* [Task to complete] I'd like the records transcribed exactly, leaving the images out.

* [Exercise data]
______________________________

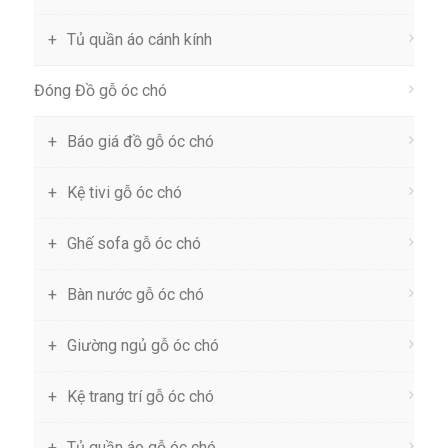
Tủ quần áo cánh kính
Đóng Đồ gỗ óc chó
Báo giá đồ gỗ óc chó
Kệ tivi gỗ óc chó
Ghế sofa gỗ óc chó
Bàn nước gỗ óc chó
Giường ngủ gỗ óc chó
Kệ trang trí gỗ óc chó
Tủ quần áo gỗ óc chó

______________________________

* [Task response]
Tủ quần áo cánh kính
Đóng Đồ gỗ óc chó
Báo giá đồ gỗ óc chó
Kệ tivi gỗ óc chó
Ghế sofa gỗ óc chó
Bàn nước gỗ óc chó
Giường ngủ gỗ óc chó
Kệ trang trí gỗ óc chó
Tủ quần áo gỗ óc chó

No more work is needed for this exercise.